— Description of the task —
Could the records be returned exactly, with the pictures left out?

— Information provided —
↓
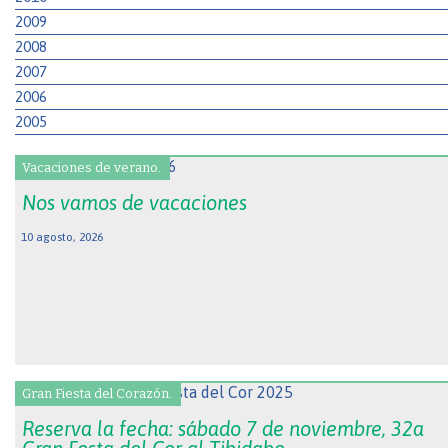
2009
2008
2007
2006
2005
Vacaciones de verano.
Nos vamos de vacaciones
10 agosto, 2026
Gran Fiesta del Corazón.
Reserva la fecha: sábado 7 de noviembre, 32a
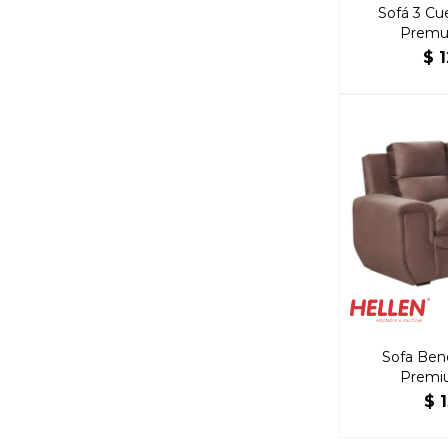
Sofá 3 Cu
Premu
$
Sofa Ben
Premi
$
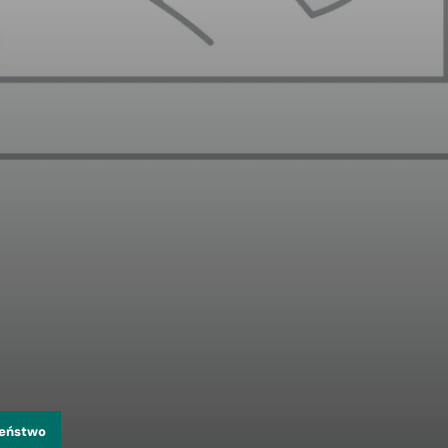
zeństwo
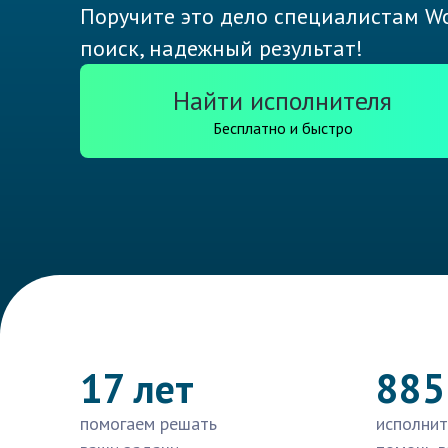
Поручите это дело специалистам Wo
поиск, надежный результат!
Найти исполнителя
Бесплатно и быстро
17 лет
885
помогаем решать
исполнит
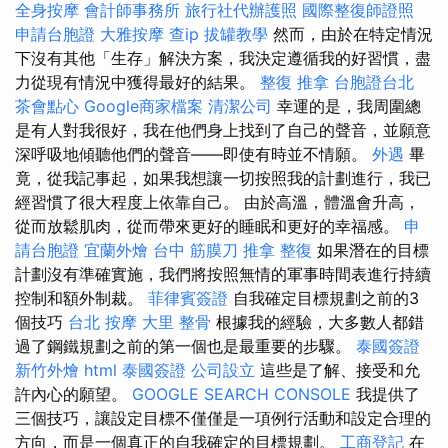
全身按摩
會計師事務所
旅行社代辦護照
國際整復師證照
申請台胞證
大雅按摩
查ip
拔罐教學
然而，由於在特定情況
下沒有其他「生存」解決方案，我決定遵循我的好習慣，盡
力從現有情況中獲得最好的結果。
整復 推拿
台胞證台北
茶會點心
Google商家檔案
清潔公司
幸運的是，我周圍總
是有人對我很好，我在他們身上找到了自己的聲音，並願意
深呼吸地傾聽他們的聲音——即使有時並不情願。
外遇
畢
竟，從我記事起，如果我想讓一切按照我的計劃進行，我已
經習慣了很大程度上依靠自己。 由於高溫，體溫會升高，
從而放鬆肌肉，從而帶來更好的睡眠和更好的幸福感。
申
請台胞證
宜蘭外燴
台中 筋膜刀
推拿 整復
如果潛在的目標
計劃沒有準確實施，我們將按照無情的軍事時間表進行持續
控制和額外制裁。
菲律賓簽證
自我確定目標規劃之前的3
個技巧
台北 按摩
大里 整骨
根據我的經驗，大多數人都錯
過了鋼鐵規劃之前的第一個也是最重要的步驟。
泰國簽證
新竹外燴
html
泰國簽證
公司設立
這些是了解、接受和允
許內心的願望。
GOOGLE SEARCH CONSOLE
我提供了
三個技巧，讓設定目標不僅僅是一項例行活動和設定合理的
方向，而是一個真正的自我確定的目標規劃。
工商登記
在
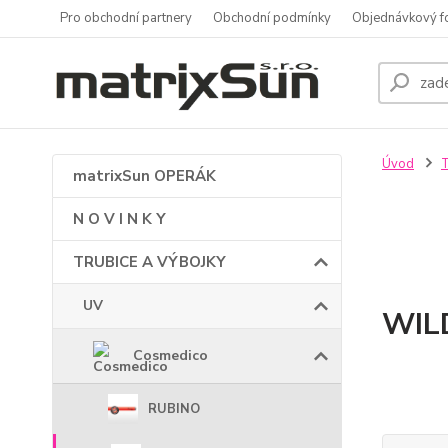
Pro obchodní partnery
Obchodní podmínky
Objednávkový f
Úvod
matrixSun OPERÁK
N O V I N K Y
TRUBICE A VÝBOJKY
UV
WIL
Cosmedico
RUBINO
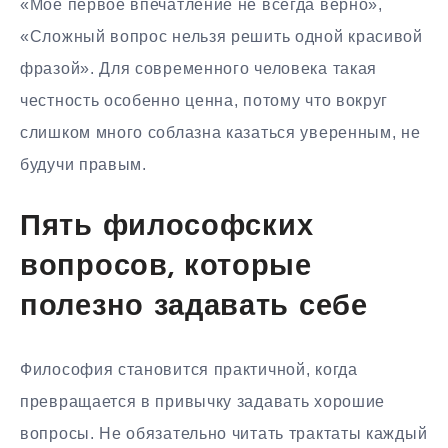
«Мое первое впечатление не всегда верно»,
«Сложный вопрос нельзя решить одной красивой
фразой». Для современного человека такая
честность особенно ценна, потому что вокруг
слишком много соблазна казаться уверенным, не
будучи правым.
Пять философских
вопросов, которые
полезно задавать себе
Философия становится практичной, когда
превращается в привычку задавать хорошие
вопросы. Не обязательно читать трактаты каждый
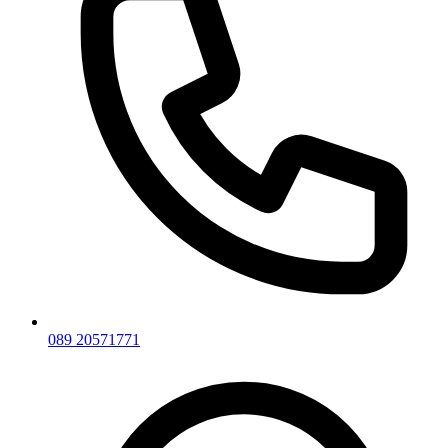
089 20571771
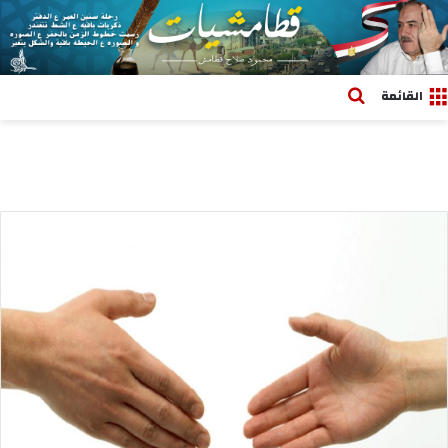
بحث عن
القائمة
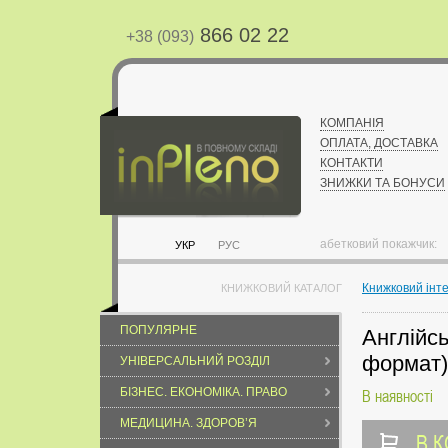
866 02 22
+38 (093)
КОМПАНІЯ
ОПЛАТА, ДОСТАВКА
КОНТАКТИ
ЗНИЖКИ ТА БОНУСИ
абетковий покажчик:
УКР
РУС
Книжковий інт
КНИЖКОВИЙ КАТАЛОГ
ПОПУЛЯРНЕ
Англійсь
формат)
УНІВЕРСАЛЬНИЙ РОЗДІЛ
БІЗНЕС. ЕКОНОМІКА. ПРАВО
В наявності
МЕДИЦИНА. ЗДОРОВ’Я
В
↑
— Output for this exercise —
2009
2008
2007
2006
2005
Vacaciones de verano.
Nos vamos de vacaciones
10 agosto, 2026
Gran Fiesta del Corazón.
Reserva la fecha: sábado 7 de noviembre, 32a
Sofá 3 Cu
Premu
$
Sofa Ben
Premi
$
zeństwo
Поручите это дело специалистам Wo
поиск, надежный результат!
Найти исполнителя
Бесплатно и быстро
17 лет
885
помогаем решать
исполнит
全身按摩
會計師事務所
旅行社代辦護照
國際整復師證照
申請台胞證
大雅按摩
查ip
拔罐教學
然而，由於在特定情況
下沒有其他「生存」解決方案，我決定遵循我的好習慣，盡
力從現有情況中獲得最好的結果。
整復 推拿
台胞證台北
茶會點心
Google商家檔案
清潔公司
幸運的是，我周圍總
是有人對我很好，我在他們身上找到了自己的聲音，並願意
深呼吸地傾聽他們的聲音——即使有時並不情願。
外遇
畢
竟，從我記事起，如果我想讓一切按照我的計劃進行，我已
經習慣了很大程度上依靠自己。 由於高溫，體溫會升高，
從而放鬆肌肉，從而帶來更好的睡眠和更好的幸福感。
申
請台胞證
宜蘭外燴
台中 筋膜刀
推拿 整復
如果潛在的目標
計劃沒有準確實施，我們將按照無情的軍事時間表進行持續
控制和額外制裁。
菲律賓簽證
自我確定目標規劃之前的3
個技巧
台北 按摩
大里 整骨
根據我的經驗，大多數人都錯
過了鋼鐵規劃之前的第一個也是最重要的步驟。
泰國簽證
新竹外燴
html
泰國簽證
公司設立
這些是了解、接受和允
許內心的願望。
GOOGLE SEARCH CONSOLE
我提供了
三個技巧，讓設定目標不僅僅是一項例行活動和設定合理的
方向，而是一個真正的自我確定的目標規劃。
工商登記
在
Pro obchodní partnery
Obchodní podmínky
Objednávkový f
Úvod
matrixSun OPERÁK
N O V I N K Y
TRUBICE A VÝBOJKY
UV
WIL
Cosmedico
RUBINO
«Мое первое впечатление не всегда верно»,
«Сложный вопрос нельзя решить одной красивой
фразой». Для современного человека такая
честность особенно ценна, потому что вокруг
слишком много соблазна казаться уверенным, не
будучи правым.
Пять философских
вопросов, которые
полезно задавать себе
Философия становится практичной, когда
превращается в привычку задавать хорошие
вопросы. Не обязательно читать трактаты каждый
089 20571771
بحث عن
القائمة
866 02 22
+38 (093)
КОМПАНІЯ
ОПЛАТА, ДОСТАВКА
КОНТАКТИ
ЗНИЖКИ ТА БОНУСИ
абетковий покажчик:
УКР
РУС
Книжковий інт
КНИЖКОВИЙ КАТАЛОГ
ПОПУЛЯРНЕ
Англійсь
формат)
УНІВЕРСАЛЬНИЙ РОЗДІЛ
БІЗНЕС. ЕКОНОМІКА. ПРАВО
В наявності
МЕДИЦИНА. ЗДОРОВ’Я
В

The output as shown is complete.